Features Exclusive To Pro Version 

  • If you’ve paid to upgrade, you’ll be able to acquire your own domain name. This can do wonders for your company’s branding. If your outgoing email count exceeds 150,000 a month, Mailjet will allow you to apply for a dedicated IP address via their customer support. 
  • In terms of authentication options, DKIM and SPF are both supported. 
  • In a similar vein to the multi-user collaboration feature, the Pro version allows you to manage which users have which account permissions. For example, you can give some users on your team access to contacts and automation, and other users access to campaigns and transactional emails. 
  • It’s the Pro version that gives you access to the 82 integration options available, specifically CRM integration, CMS integration, and ecommerce. Some of the most notable integrations include WordPress, Facebook, Salesforce, Prestashop, HubSpot, Shopify, Google Cloud, Zapier, Keap, Clinchpad, and Nutshell. 
  • The only major feature notably lacking from Mailjet is a landing page editor. 

Customer Support

The Mailjet customer support team is efficiently… supportive, and their knowledge base tends to be thorough enough. Once you’ve opened a ticket you’ll usually receive a response within a few hours. There’s no live chat, though, and if you want to talk to deliverability experts, you’ll need to upgrade to a Custom plan. 

Final Thoughts 

Mailjet is for the most part a very easy to use service, and their (thus far) unique multi-user collaboration feature is truly a game changer- once you’ve started getting familiar with it, you’ll probably agree that it’s surprising this is the first time a provider has implemented something like this. 

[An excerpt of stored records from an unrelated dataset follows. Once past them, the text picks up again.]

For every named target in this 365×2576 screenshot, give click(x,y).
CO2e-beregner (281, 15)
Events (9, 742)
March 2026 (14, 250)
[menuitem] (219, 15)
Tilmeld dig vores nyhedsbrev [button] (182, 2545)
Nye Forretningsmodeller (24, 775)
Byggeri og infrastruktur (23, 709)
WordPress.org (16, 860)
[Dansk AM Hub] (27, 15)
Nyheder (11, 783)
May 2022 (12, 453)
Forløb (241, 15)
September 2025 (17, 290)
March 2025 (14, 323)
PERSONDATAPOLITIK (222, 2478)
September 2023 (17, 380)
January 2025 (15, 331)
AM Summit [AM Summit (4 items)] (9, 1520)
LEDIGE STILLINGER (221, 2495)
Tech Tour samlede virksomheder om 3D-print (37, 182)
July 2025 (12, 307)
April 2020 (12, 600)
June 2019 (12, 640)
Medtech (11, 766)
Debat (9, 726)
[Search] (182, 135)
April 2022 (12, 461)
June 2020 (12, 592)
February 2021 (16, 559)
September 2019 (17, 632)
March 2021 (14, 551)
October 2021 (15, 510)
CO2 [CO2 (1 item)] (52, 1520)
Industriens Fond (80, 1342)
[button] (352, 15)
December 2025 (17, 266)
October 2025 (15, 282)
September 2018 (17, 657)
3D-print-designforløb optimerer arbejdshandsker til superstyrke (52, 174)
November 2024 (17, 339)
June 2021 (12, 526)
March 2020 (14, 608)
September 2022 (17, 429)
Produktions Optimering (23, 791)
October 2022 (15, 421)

 The prices for Pro plans are also very affordable, especially when compared to the prices of competing providers. There are some small problems with the service, and a lack of template selection, automation options, segmentation options, and other more advanced features do let it down somewhat overall, but for the most part, we recommend this service to most companies. 

Alternatives To Mailjet

If Mailjet just isn’t for you, there are a wide range of alternatives to consider. 

  • If you’re most dissatisfied with Mailjet’s lack of more advanced features, GetResponse has an assortment. These include sales funneling software, and webinar hosting. Its report and analysis features are very handy, and unlike Mailjet, they also have very helpful list management and automation options. 
  • While quite similar in terms of features, MailerLite is another affordable option that also boasts a fairly substantial free plan. 
  • ActiveCampaign is far more advanced than Mailjet, particularly their automation features. It’s a lot pricier though, and they don’t offer a free plan. 
  • Sendinblue allows you to manage your campaigns, transactional emails, and SMS all on the one platform.